Para esclarecimento da verdade recorremos ao livro 40 anos de poder autárquico democrático no Município de Loulé- 1974 a 2013, da autoria de Fernando Santos e aos documentos oficiais da CML, Mapas dos encargos anuais a satisfazer com a liquidação de empréstimos, que estão disponíveis para consulta de quem quiser. Ficamos a saber que a CML contraiu um empréstimo aos bancos no valor de 13 500 000 € e devido a dificuldades financeiras teve que recorrer a mais 14 506 376,12 € do PAEL (Programa de Apoio às Atividades Locais), criado pelo Estado para câmaras endividadas e que os encargos com os juros dos empréstimos contraídos absorveram 8,1% do orçamento municipal, para pagamento de dívidas de curto prazo no valor de cerca de 15 M€. A tal pesada herança de que se queixa Vítor Aleixo refere-se ao montante da dívida a médio e longo prazo (empréstimos) que em 31/12/2013 era de 60 096 974,90 €, correspondendo a 55% do orçamento anual. Em 19/10/2013, na rúbrica outras dívidas a terceiros a CML devia 70 055 545,38 €.

O discurso de José Graça, que era o responsável financeiro da CML por delegação do presidente Seruca Emídio, pretende negar uma evidência que está devidamente documentada e criar a ilusão de ter legado contas equilibradas quando recorreu a um programa de financiamento como o PAEL, que se destinava exclusivamente a apoiar as Câmaras Municipais endividadas, assumindo um plano previsional de amortizações que obriga ao pagamento de juros no valor 540 454,38 €. Com a adesão a este programa a CML perdeu completamente a autonomia financeira ficando sujeita a condições inaceitáveis de forte restrição nas atividades municipais que levou a paralisia do município, com graves consequências nos serviços de limpeza, nos apoios sociais e nos serviços de transportes de crianças e idosos e na redução forçada de trabalhadores não pertencentes aos quadros municipais. Seria mais sério se assumisse as suas responsabilidades políticas e reconhecesse que a sua gestão “esteve acima das nossas possibilidades”, como dizia Passos Coelho para justificar o empobrecimento forçado do país e o roubo de salários e pensões.

Todos sabemos que em ano de eleições os executivos municipais fazem investimentos, muitas vezes sem recursos financeiros suficientes, para satisfazer os eleitores e tentar influenciar os resultados eleitorais. Só que no caso de José Graça as contas saíram erradas porque o seu partido não o escolheu como candidato à substituição de Seruca Emídio, preferindo em 2013 Hélder Martins e voltou a não o querer como candidato em 2016, e, só por muita infelicidade do candidato escolhido viria a protagonizar a atual candidatura. Ficou claro para toda a gente que o PSD não queria José Graça como candidato… motivos que os militantes certamente terão.
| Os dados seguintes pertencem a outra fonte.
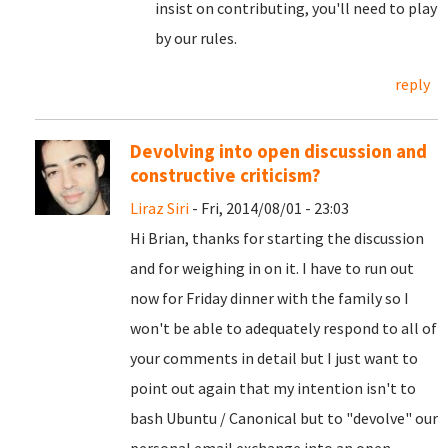
insist on contributing, you'll need to play
by our rules.
reply
Devolving into open discussion and
constructive criticism?
Liraz Siri
- Fri, 2014/08/01 - 23:03
Hi Brian, thanks for starting the discussion
and for weighing in on it. I have to run out
now for Friday dinner with the family so I
won't be able to adequately respond to all of
your comments in detail but I just want to
point out again that my intention isn't to
bash Ubuntu / Canonical but to "devolve" our
personal email exchange into an open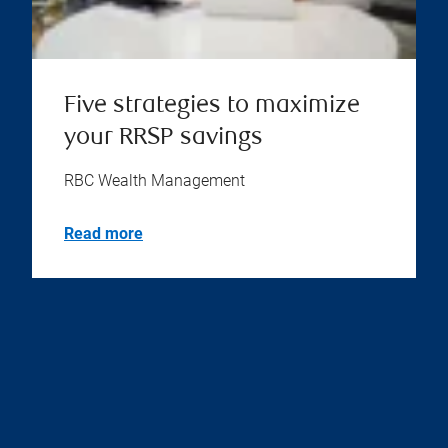
Five strategies to maximize
your RRSP savings
RBC Wealth Management
Read more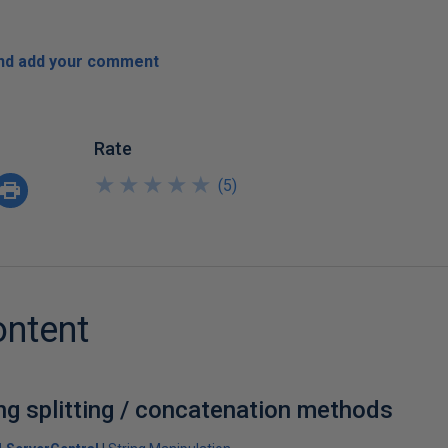
and add your comment
Rate
★
★
★
★
★
★
★
★
★
★
(
5
)
ontent
ng splitting / concatenation methods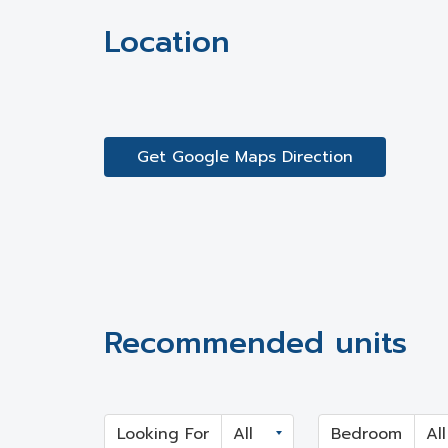
Location
Get Google Maps Direction
Recommended units
Looking For
Bedroom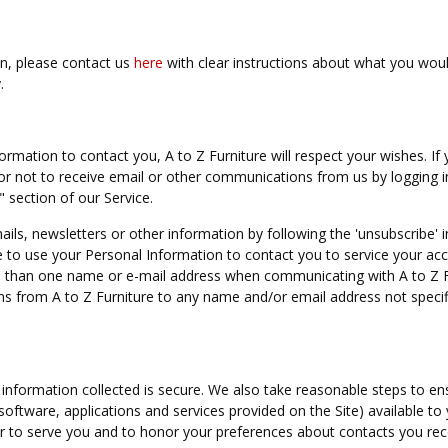
on, please contact us
here
with clear instructions about what you woul
.
ormation to contact you, A to Z Furniture will respect your wishes. If 
or not to receive email or other communications from us by logging i
 section of our Service.
ils, newsletters or other information by following the 'unsubscribe' i
e to use your Personal Information to contact you to service your ac
re than one name or e-mail address when communicating with A to Z F
s from A to Z Furniture to any name and/or email address not specif
information collected is secure. We also take reasonable steps to en
 software, applications and services provided on the Site) available to
er to serve you and to honor your preferences about contacts you rec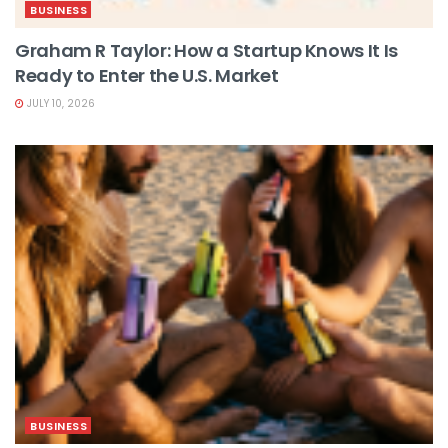
BUSINESS
Graham R Taylor: How a Startup Knows It Is
Ready to Enter the U.S. Market
JULY 10, 2026
BUSINESS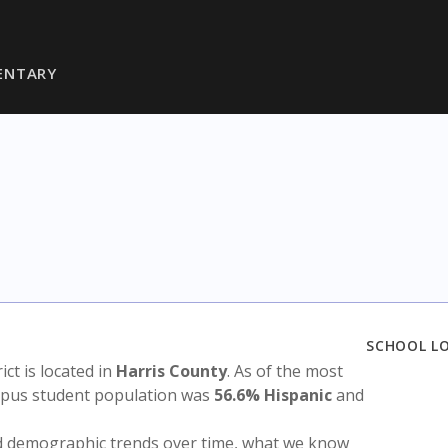
ENTARY
SCHOOL L
rict is located in
Harris County
. As of the most
ampus student population was
56.6% Hispanic
and
nd demographic trends over time, what we know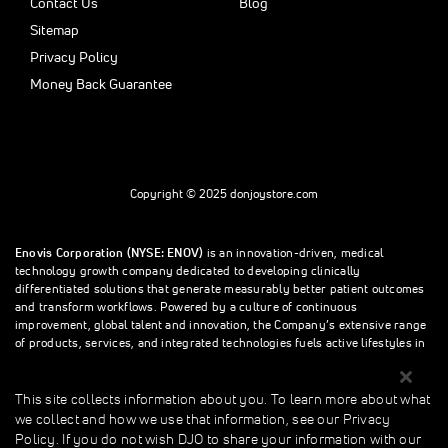
Contact Us
Blog
Sitemap
Privacy Policy
Money Back Guarantee
Copyright © 2025 donjoystore.com
Enovis Corporation (NYSE: ENOV)
is an innovation-driven, medical
technology growth company dedicated to developing clinically
differentiated solutions that generate measurably better patient outcomes
and transform workflows. Powered by a culture of continuous
improvement, global talent and innovation, the Company’s extensive range
of products, services, and integrated technologies fuels active lifestyles in
orthopedics and beyond.
This site collects information about you. To learn more about what
we collect and how we use that information, see our Privacy
This site collects information about you. To learn more about what we
Policy. If you do not wish DJO to share your information with our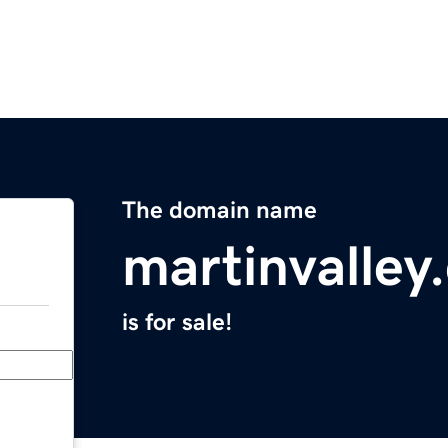
The domain name
martinvalley
is for sale!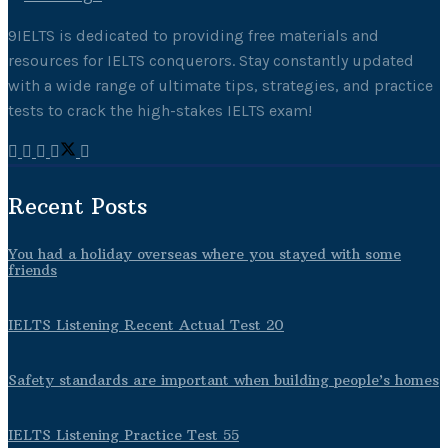
9IELTS is dedicated to providing free materials and
resources for IELTS conquerors. Stay constantly updated
with a wide range of ultimate tips, strategies, and practice
tests to crack the high-stakes IELTS exam!
Recent Posts
You had a holiday overseas where you stayed with some
friends
IELTS Listening Recent Actual Test 20
Safety standards are important when building people’s homes
IELTS Listening Practice Test 55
Se é verdade que o Partido Socialista e Vitor Aleixo herdaram uma situação económica difícil, conseguiram equilibrar as contas do município, reforçaram os investimentos na educação, na cultura e no apoio ao movimento associativo, também é verdade que não melhoraram significativamente o funcionamento dos serviços municipais, não conseguiram instituir uma cultura de transparência nem de diálogo de proximidade com os munícipes, não resistiram à tentação do clientelismo partidário na reorganização das chefias  e na gestão das empresas municipais, desiludindo muitos dos que desejavam uma verdadeira mudança e maior investimento em projetos estruturantes para o concelho. Seria também expectável que a confortável maioria absoluta e a folgada situação financeira permitissem o investimento na reabilitação urbana, na habitação social, na concretização do plano de mobilidade e estacionamento urbano, em programas de incentivo à natalidade e à revitalização das aldeias do interior, contrariando o crescente isolamento e desertificação de uma parte significativa do nosso enorme e diverso concelho.

Para quem não se revê nas políticas municipais distantes das populações e dos seus problemas, e não acredita nas virtualidades da alternância cíclica entre o PS e o PSD, tem nestas eleições no BE uma voz alternativa para transformar o descontentamento em intervenção persistente para a mudança necessária em Loulé.